Diversity, tolerance and a dose of generosity.

Solomon showed a clip of some of the people that he interviewed. You can watch the clip here

What we were all struck by was how different all the stories were. People who experienced transgender identity, dwarfism, schizophrenia, autism shared about their lives. We watched the struggle and imagined the daily pain for those families. Yet we also saw love, compassion, tolerance and not just tolerance but grace. I thought that this is something that Christians can actually learn from. All too often we value homogeneity and conformity rather than diversity and difference because the latter threatens us. Solomon gave us an example of a community which when a mother announced that her son was going to become a girl, threatened to kill the child. Can you believe that a community would be so threatened by change and difference that it would come to murder a human being? Yet he also told of a church which was very welcoming of a member who had decided to change genders. In all this I am not condoning or condemning choices but rather simply pointing to the fact that diversity must be a value rather than a threat. And I am pointing to the fact that Christians seem to be uncomfortable with difference.

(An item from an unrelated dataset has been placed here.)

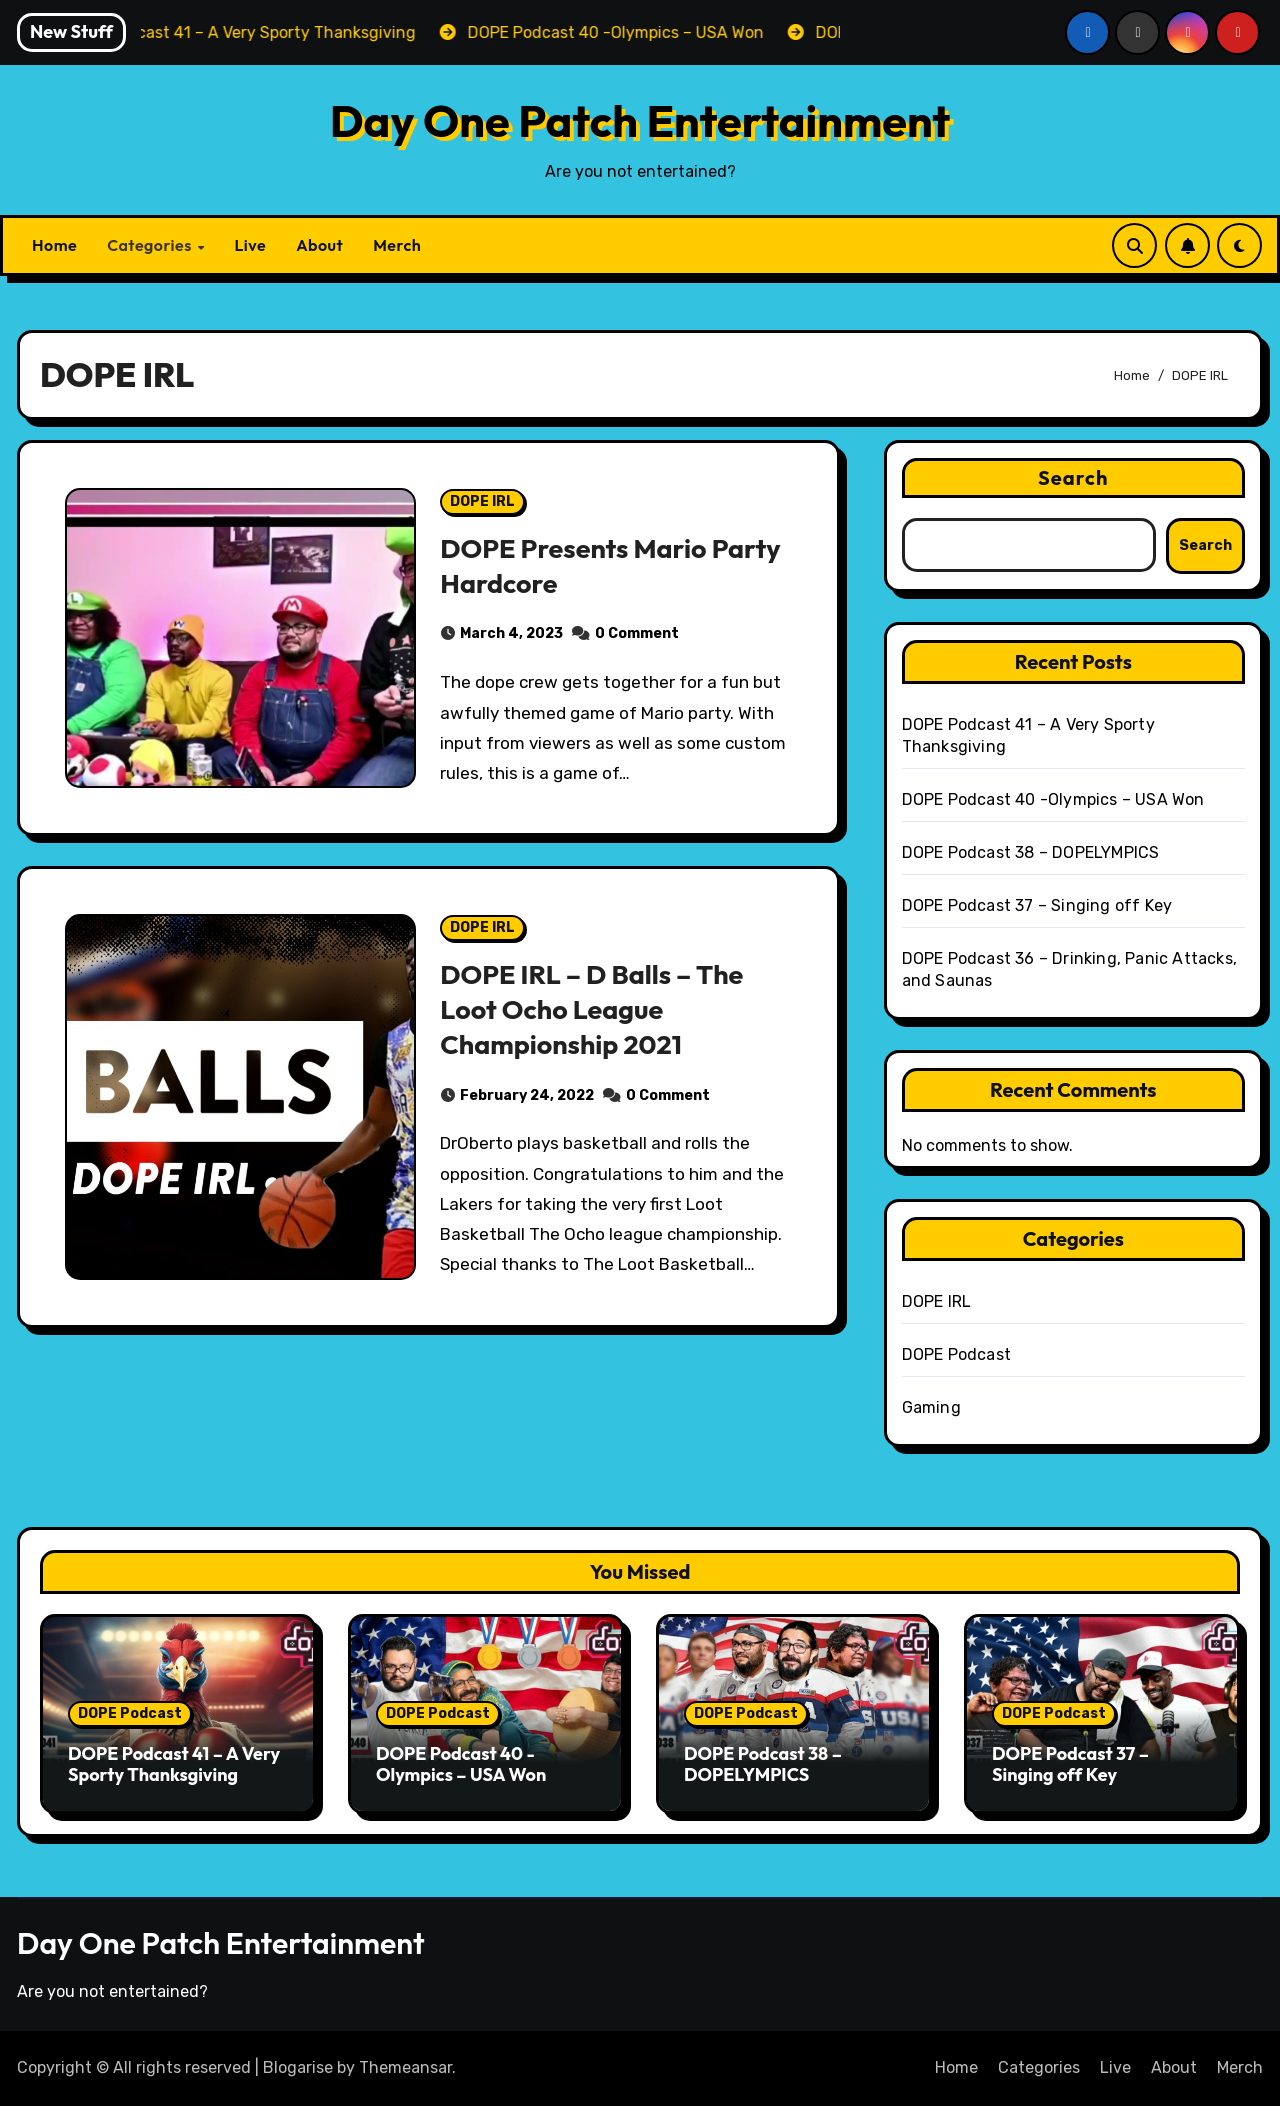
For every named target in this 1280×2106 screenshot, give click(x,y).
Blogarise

Pain, suffering and brokenness

Solomon had a lot to say about suffering. His philosophy is that suffering can produce endurance and can forge character. He views that pain can be embraced and joy can still be experienced in the midst of it. He gave examples of political prisoners who were grateful in their time in prison as it gave them time to think about life and meaning, rape victims who bore children through the act of violation yet loved their children and took pity on the perpetrators, cancer sufferers who accepted their condition and found peace in that. Does any of this sound familiar? It is what Christians teach and that is that ‘when we are weak then we are strong’ (2 Corinthians 12:10). Solomon quoted parts of the passage in Corinthians where the apostle Paul speaks about his struggles and weaknesses. It seemed to me that Solomon was developing a philosophy (and perhaps a theology) of suffering which had some truth to it. He accepts that we are wounded as human beings yet that we ought to be grateful for everything in our lives. He was in no way advocating endorsing and seeking after pain, suffering and infirmity but simply saying that there can be a peace that comes with accepting it as part of who we are.


Is there room for hope?

One thing that I found myself thinking about in this address was to do with hope. With Solomon’s emphasis on acceptance of suffering and pain in life, with his emphasis on accepting inability as a strength and part of our identity, I wondered if there was any room for hope for change. I remember once hearing the story of a person who was a quadriplegic who was also Pentecostal. He said that he got nervous every time he wheeled into a Christian conference because he knew that inevitably someone would come over to him and ask him if they could pray for him. I can understand his anxiety. To some extent each person has to accept their condition in life. Even as Christians, we need to accept the fact that this world is broken and so are we, that is, we will be in a state of sin, death and sickness until we see Jesus face to face. However where does hope for change come into it for a person with a philosophy such as Solomon has ? I don’t know about his religious views however for the Christian, our hope is in the consummation of the kingdom of God where all will be restored one day to the beauty that God initially intended for our world. And even now, we have hope that the kingdom of God has broken through to bring healing to the sick, peace to the anxious, light for those who sit in darkness and truth for those who live in meaninglessness.

What would happen if we looked at this issue of identity, diversity and suffering from a reign of God perspective? And then what would happen if we spoke that out, boldly, humbly, warmly, discerningly in forums such as the Sydney Writers’ Festival?